Bevy ECS is an Entity Component System custom-built for the Bevy game engine. It aims to be simple to use, ergonomic, fast, massively parallel, opinionated, and featureful. It was created specifically for Bevy's needs, but it can easily be used as a standalone crate in other projects.
ECS
All app logic in Bevy uses the Entity Component System paradigm, which is often shortened to ECS. ECS is a software pattern that involves breaking your program up into Entities, Components, and Systems. Entities are unique "things" that are assigned groups of Components, which are then processed using Systems.
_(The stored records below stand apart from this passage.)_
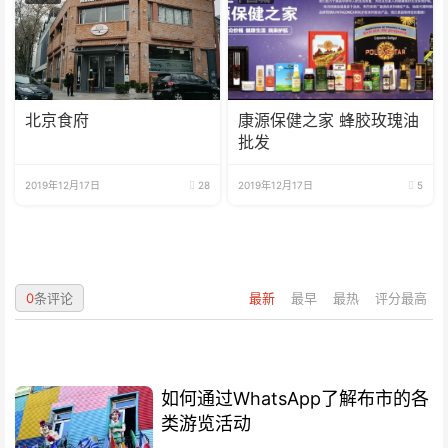
北京食府
康源保健之家 蜂胶玫瑰油
批发
2019年12月17日
28
2019年12月17日
5
0
条评论
最新
最早
最热
评分最高
如何通过WhatsApp了解布市的各
类游览活动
For example, one entity might have a Position
and Velocity
component, whereas another entity might have a Position
and UI
component. You might have a movement system that runs on all entities with a Position and Velocity component.
The ECS pattern encourages clean, decoupled designs by forcing you to break up your app data and logic into its core components. It also helps make your code faster by optimizing memory access patterns and making parallelism easier.
Concepts
Bevy ECS is Bevy's implementation of the ECS pattern. Unlike other Rust ECS implementations, which often require complex lifetimes, traits, builder patterns, or macros, Bevy ECS uses normal Rust data types for all of these concepts:
Components
Components are normal Rust structs. They are data stored in a World
and specific instances of Components correlate to Entities.
use bevy_ecs::prelude::*;
#[derive(Component)]
struct Position { x: f32, y: f32 }
Worlds
Entities, Components, and Resources are stored in a World
. Worlds, much like Rust std collections like HashSet and Vec, expose operations to insert, read, write, and remove the data they store.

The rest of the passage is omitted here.